The contributions of Otfrid Foerster (1873-1941) to neurology and neurosurgery.

BEST REMEMBERED FOR his description of the dermatomes in man, Otfrid Foerster was also an adept neurosurgeon and an innovative experimental neurophysiologist. As a neurologist, his contributions included conceptualizing rhizotomy as a cure for spasticity, anterolateral cordotomy for pain, the hyperventilation test in epilepsy, Foerster's syndrome, and the first electrocorticogram of a brain tumor. As a neurosurgeon, Foerster was able to excise intraventricular, hypophyseal, and quadrigeminal lesions and to perform epilepsy surgery under primitive conditions without clips, diathermy, or suction. The results were good and reflected his consummate knowledge of neuroanatomy and neurophysiology. As an investigator, Foerster emphasized clinically orientated neurophysiology and was able to forge a link between his observations and proposed methods of treatment. A prolific writer, he published more than 300 scientific monographs encompassing every aspect of the nervous system, including tabes, movement disorders, spasticity, extrapyramidal diseases, dermatomes, epilepsy, cortical localization, brain tumors, peripheral nerve injuries, and pain.

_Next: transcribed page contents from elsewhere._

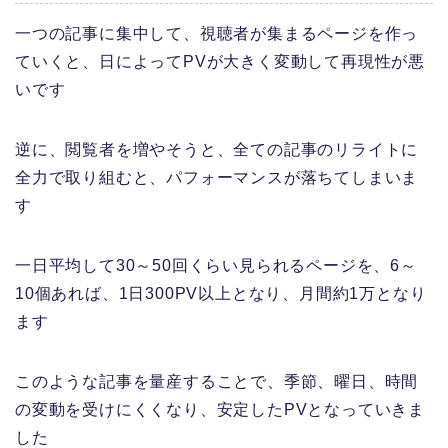
一つの記事に集中して、視聴者が集まるページを作っ
ていくと、日によってPVが大きく変動して再現性が悪
いです
逆に、閲覧者を増やそうと、全ての記事のリライトに
全力で取り組むと、パフォーマンスが落ちてしまいま
す
一日平均して30～50回くらい見られるページを、6～
10個あれば、1日300PV以上となり、月間約1万となり
ます
このような記事を量産することで、季節、曜日、時間
の変動を受けにくくなり、安定したPVとなっていきま
した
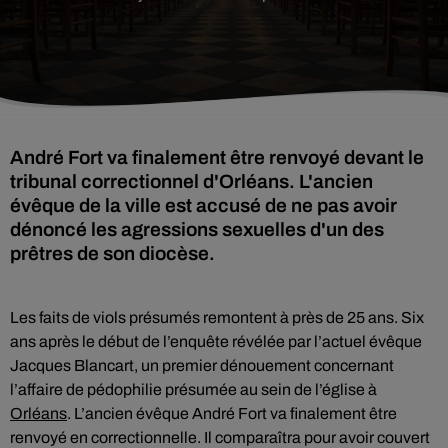
André Fort va finalement être renvoyé devant le
tribunal correctionnel d'Orléans. L'ancien
évêque de la ville est accusé de ne pas avoir
dénoncé les agressions sexuelles d'un des
prêtres de son diocèse.
Les faits de viols présumés remontent à près de 25 ans. Six
ans après le début de l’enquête révélée par l’actuel évêque
Jacques Blancart, un premier dénouement concernant
l’affaire de pédophilie présumée au sein de l’église à
Orléans
. L’ancien évêque André Fort va finalement être
renvoyé en correctionnelle. Il comparaîtra pour avoir couvert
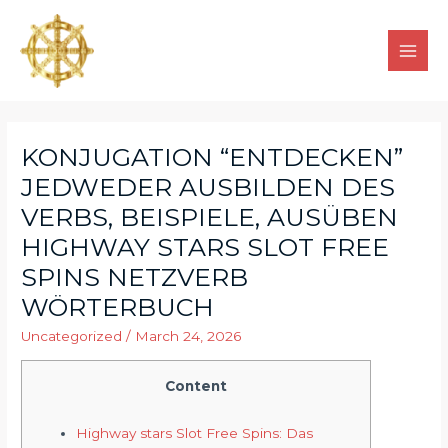
KONJUGATION “ENTDECKEN”
JEDWEDER AUSBILDEN DES
VERBS, BEISPIELE, AUSÜBEN
HIGHWAY STARS SLOT FREE
SPINS NETZVERB
WÖRTERBUCH
Uncategorized
/
March 24, 2026
Content
Highway stars Slot Free Spins: Das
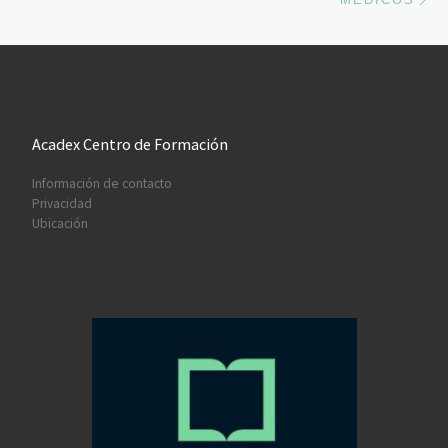
Acadex Centro de Formación
Información de contacto
Privacidad
Ubicación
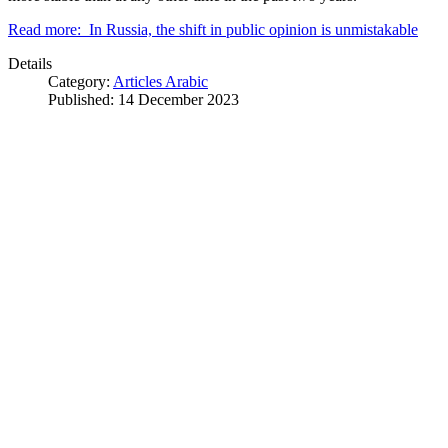
Read more: In Russia, the shift in public opinion is unmistakable
Details
Category:
Articles Arabic
Published: 14 December 2023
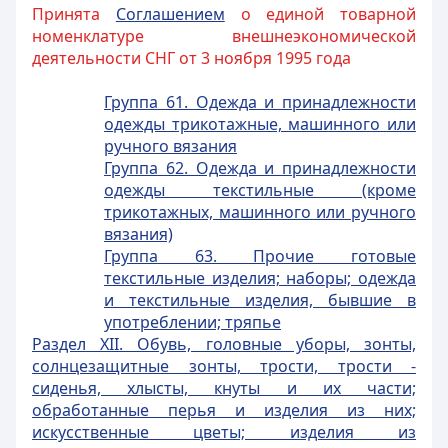
Принята
Соглашением
о единой товарной
номенклатуре внешнеэкономической
деятельности СНГ от 3 ноября 1995 года
Группа 61. Одежда и принадлежности
одежды трикотажные, машинного или
ручного вязания
Группа 62. Одежда и принадлежности
одежды текстильные (кроме
трикотажных, машинного или ручного
вязания)
Группа 63. Прочие готовые
текстильные изделия; наборы; одежда
и текстильные изделия, бывшие в
употреблении; тряпье
Раздел XII. Обувь, головные уборы, зонты,
солнцезащитные зонты, трости, трости -
сиденья, хлысты, кнуты и их части;
обработанные перья и изделия из них;
искусственные цветы; изделия из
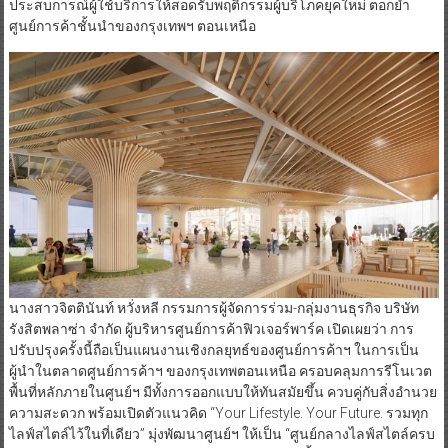
ประสบการณ์ผู้ใช้บริการให้สอดรับพฤติกรรมผู้บริโภคยุคใหม่ ตอกย้ำ
ศูนย์การค้าชั้นนำของกรุงเทพฯ ตอนเหนือ
นางสาวจิตตินันท์ หวั่งหลี กรรมการผู้จัดการร่วม-กลุ่มงานธุรกิจ บริษัท
รังสิตพลาซ่า จำกัด ผู้บริหารศูนย์การค้าฟิวเจอร์พาร์ค เปิดเผยว่า การ
ปรับปรุงครั้งนี้ถือเป็นแผนงานเชิงกลยุทธ์ของศูนย์การค้าฯ ในการเป็น
ผู้นำในตลาดศูนย์การค้าฯ ของกรุงเทพตอนเหนือ ครอบคลุมการรีโนเวต
พื้นที่หลักภายในศูนย์ฯ มีทั้งการออกแบบให้ทันสมัยขึ้น ควบคู่กับสิ่งอำนวย
ความสะดวก พร้อมเปิดตัวแนวคิด “Your Lifestyle. Your Future. รวมทุก
ไลฟ์สไตล์ไว้ในที่เดียว” มุ่งพัฒนาศูนย์ฯ ให้เป็น “ศูนย์กลางไลฟ์สไตล์ครบ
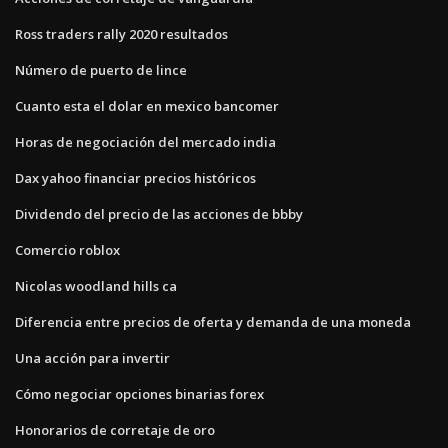
Ross traders rally 2020 resultados
Número de puerto de lince
Cuanto esta el dolar en mexico bancomer
Horas de negociación del mercado india
Dax yahoo financiar precios históricos
Dividendo del precio de las acciones de bbby
Comercio roblox
Nicolas woodland hills ca
Diferencia entre precios de oferta y demanda de una moneda
Una acción para invertir
Cómo negociar opciones binarias forex
Honorarios de corretaje de oro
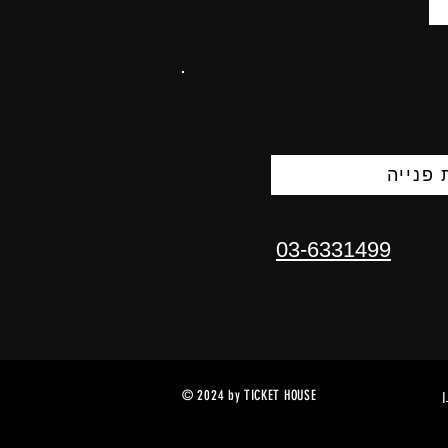
פנייה
03-6331499
© 2024 by TICKET HOUSE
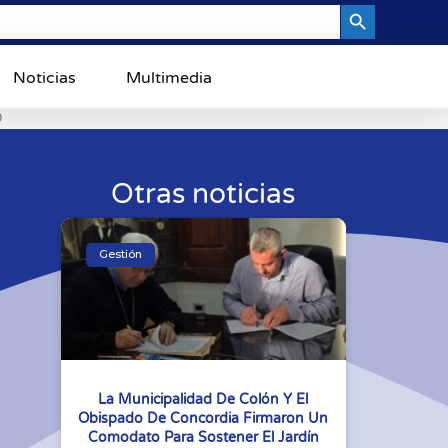
Search Button
Noticias
Multimedia
0
Otras noticias
Gestión
La Municipalidad De Colón Y El
Obispado De Concordia Firmaron Un
Comodato Para Sostener El Jardín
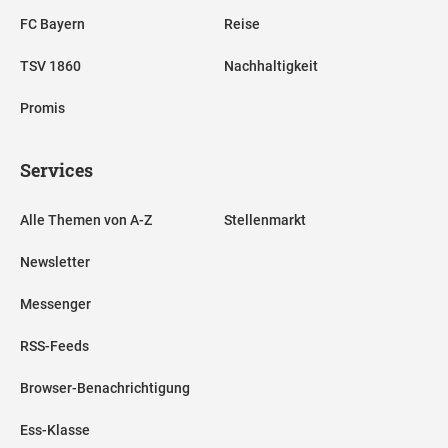
FC Bayern
Reise
TSV 1860
Nachhaltigkeit
Promis
Services
Alle Themen von A-Z
Stellenmarkt
Newsletter
Messenger
RSS-Feeds
Browser-Benachrichtigung
Ess-Klasse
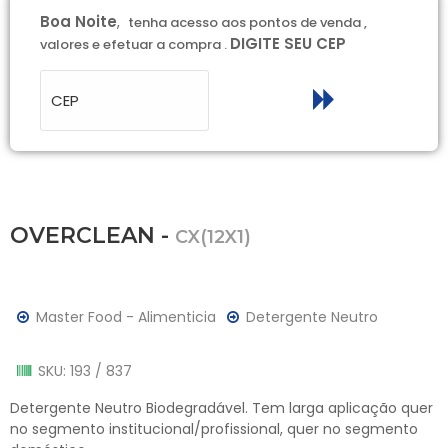
Boa Noite
,
tenha acesso aos pontos de venda ,
DIGITE SEU CEP
valores e efetuar a compra .
OVERCLEAN -
CX(12X1)
Master Food - Alimenticia
Detergente Neutro
SKU: 193 / 837
Detergente Neutro Biodegradável. Tem larga aplicação quer
no segmento institucional/profissional, quer no segmento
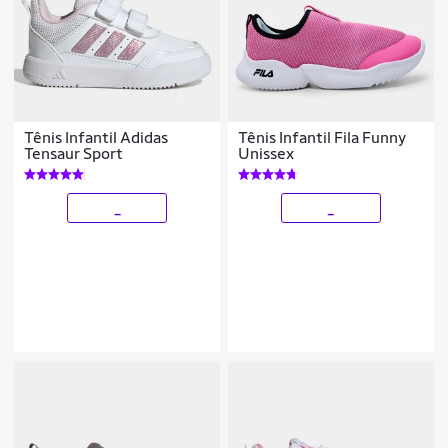
Tênis Infantil Adidas
Tênis Infantil Fila Funny
Tensaur Sport
Unissex
_
_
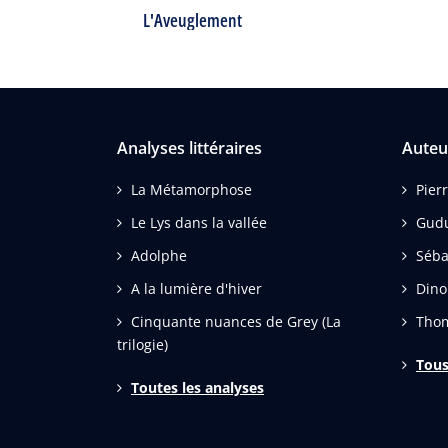
L'Aveuglement
Analyses littéraires
Auteu
La Métamorphose
Pier
Le Lys dans la vallée
Gud
Adolphe
Séba
A la lumière d'hiver
Dino
Cinquante nuances de Grey (La
Thom
trilogie)
Tous
Toutes les analyses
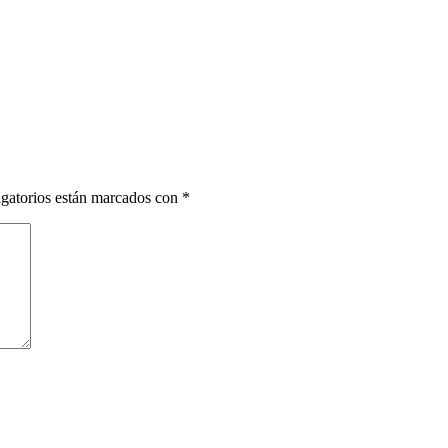
gatorios están marcados con
*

Foerster's superb command of languages led to his popularity as a speaker in Europe and North America. Students who flocked to learn from his encyclopedic knowledge and skill were privy to Foerster's legendary hospitality and charm. A man of delicate constitution, he was single-minded in his quest to unravel the mysteries of the nervous system. The inscription "Patriae scientiae inserviendo" or "In the service of science and Fatherland" was chosen by Foerster for his Institute of Neurology and is a fitting memorial to this neurosurgical giant.[1]